| Jordanian 
              FA urges FIFA to ban Israelfrom soccer events
 Ha'aretz3 April 2002
 The Jordanian Football Association urged world soccer's governing 
              body to freeze Israel's participation in FIFA events in the same 
              way it had banned once-apartheid South Africa. The JFA said in a letter obtained Wednesday that its request to 
              FIFA was prompted by Israel's intensified military escalation against 
              the Palestinians and refusal to abide by United Nations resolutions 
              and withdraw from Palestinian territories. "In order to uphold its banner of 'fair play,' the entire 
              football community should freeze Israel's participation in this 
              noble sport," said JFA President Prince Ali in a two-page letter 
              dated Tuesday. Ali, who is a half brother of Jordan's King Abdullah II, said Israel 
              should be banished "the same way it (FIFA) did with the former 
              apartheid South Africa." The ban should remain "until such time when Israel abides 
              by international law, United Nations resolutions and the will of 
              the world and restores the dignity and freedom to the occupied people 
              of Palestine," Ali said in his letter.
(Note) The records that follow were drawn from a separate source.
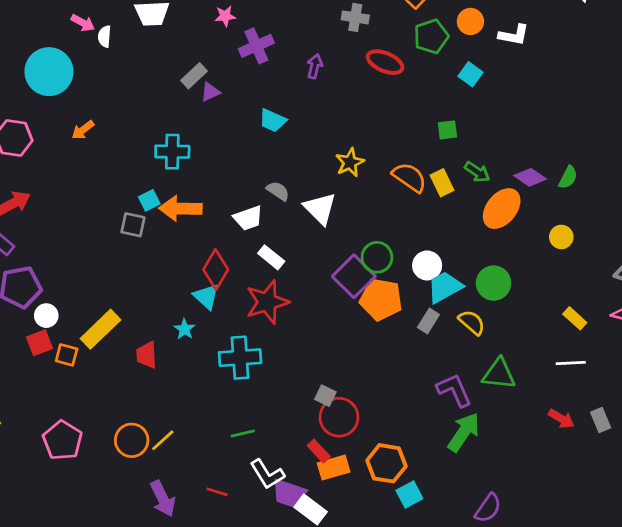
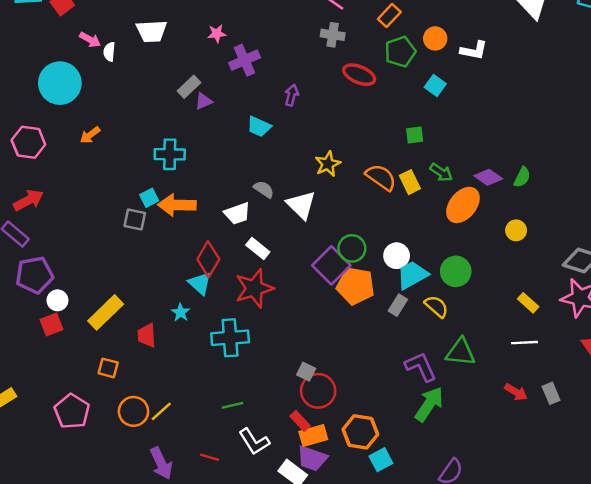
purple arrow: (315, 66) -> (292, 95), moved
orange square: (67, 355) -> (108, 368), moved
purple trapezoid: (289, 493) -> (312, 458), moved

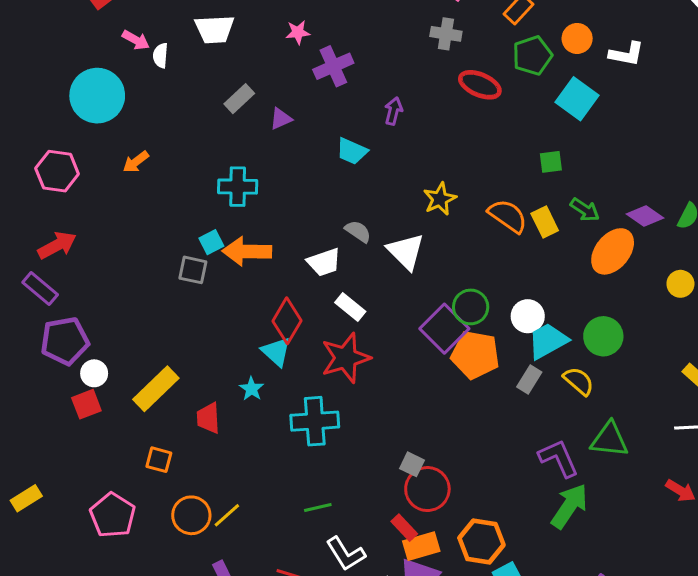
cyan square: (435, 86) -> (577, 99), size x1.5
gray rectangle: (189, 87) -> (239, 99), moved

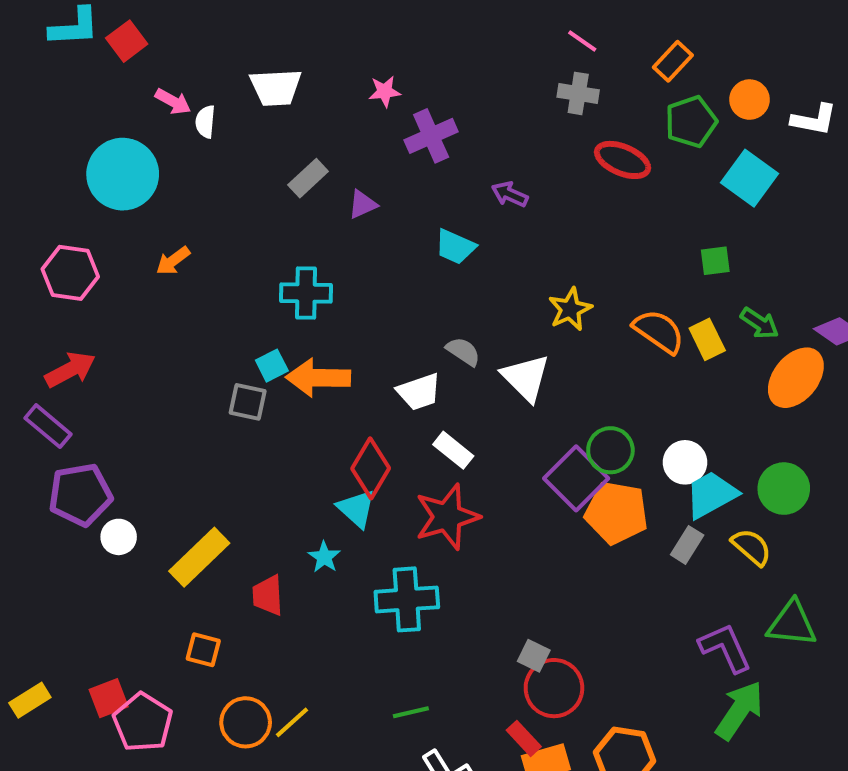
purple arrow: (393, 111) -> (510, 194), turned -80
red square: (86, 404) -> (109, 698), moved

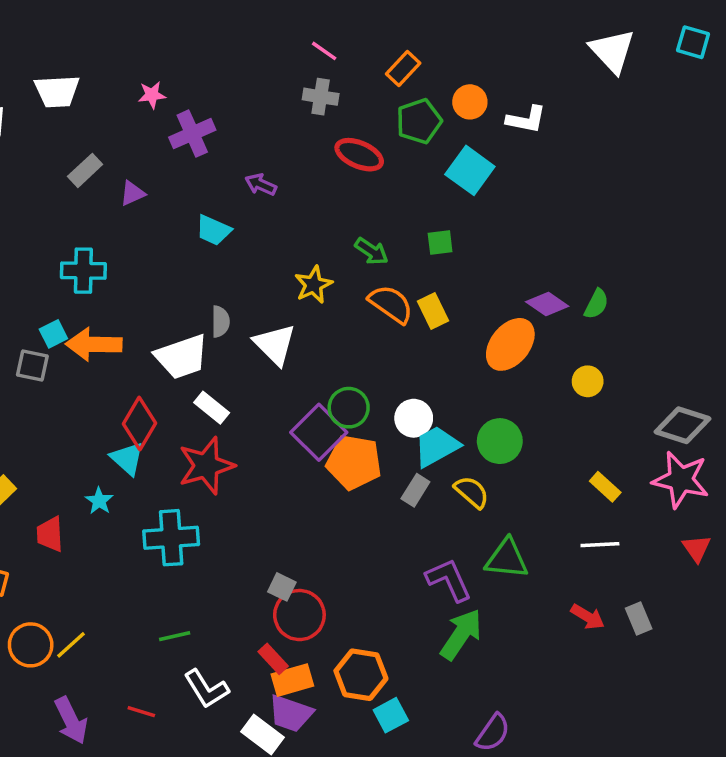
green arrow: (760, 323) -> (371, 251), moved
gray semicircle: (463, 351) -> (220, 322), turned 56
white trapezoid: (419, 392) -> (182, 357), size x1.4

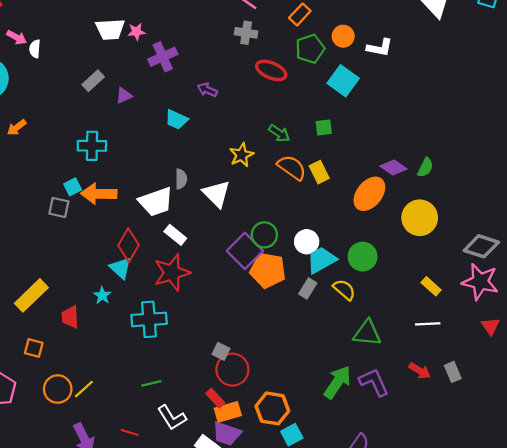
white trapezoid: (57, 91) -> (110, 29), moved
yellow circle: (588, 381) -> (420, 218), size x1.8
purple L-shape: (449, 580) -> (374, 382), moved

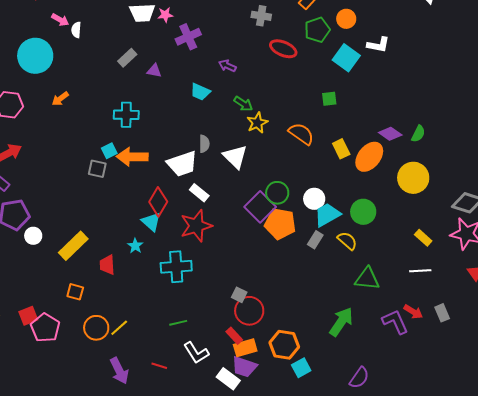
white L-shape: (380, 48) -> (378, 45), moved
purple triangle: (124, 96) -> (154, 71), turned 35
green arrow: (279, 133) -> (243, 104), moved
yellow rectangle: (319, 172) -> (341, 149), moved
purple L-shape: (374, 382) -> (395, 322), moved

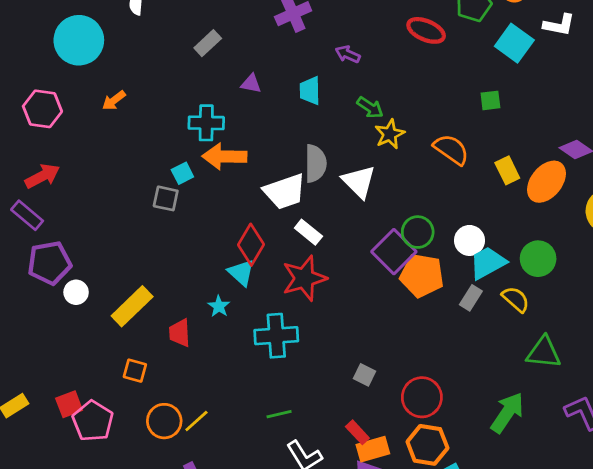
purple triangle: (154, 71) -> (251, 84), moved
cyan trapezoid: (200, 92) -> (310, 91), turned 65
gray semicircle: (204, 144) -> (315, 163), size x1.5
orange arrow: (132, 157) -> (224, 156), moved
red circle: (249, 311) -> (422, 397), moved

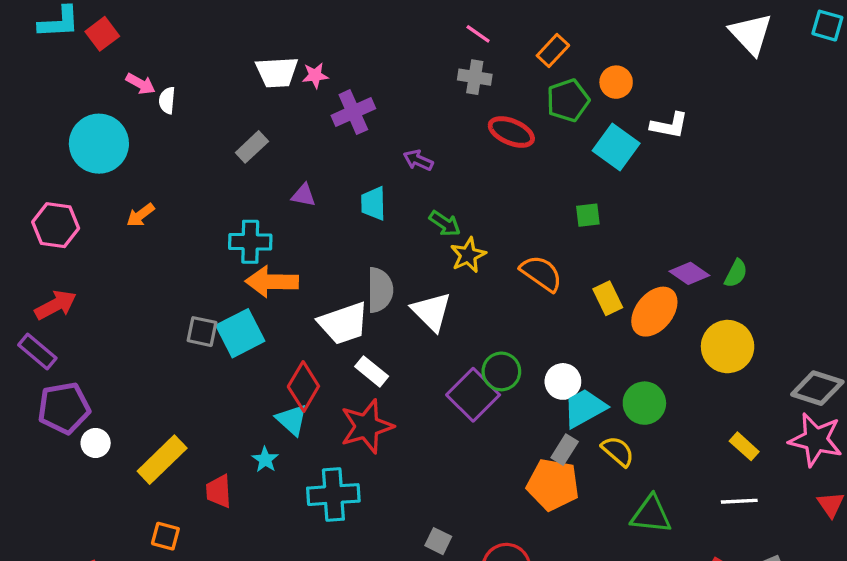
cyan square: (182, 173) -> (240, 333), moved, size x1.8
orange pentagon: (422, 275) -> (553, 485), moved

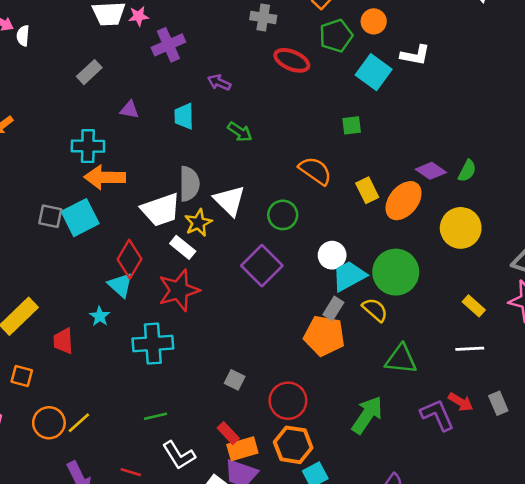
yellow star: (468, 255) -> (198, 223), moved
green circle: (501, 371) -> (283, 215), moved
green circle: (644, 403) -> (396, 272), size x1.4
Ali is in charge of an elite commando unit supervising the security 
              of the monarch, but he holds no political portfolio under the constitution 
              that bans royal family members from holding public office. His remarks, however, underline official frustrations with Jordan's 
              policy of peace with neighboring Israel. Amman on Monday threatened 
              to take unspecified measures in its relations with Israel, ratified 
              under a 1994 peace treaty. Senior government officials have said any decision, such as dismissing 
              Israeli Ambassador David Dadonn, will be carefully studied. Ali is also head of the West Asian Football Federation, which groups 
              Syria, Lebanon, Iraq, Iran, Jordan and the Palestinian territories.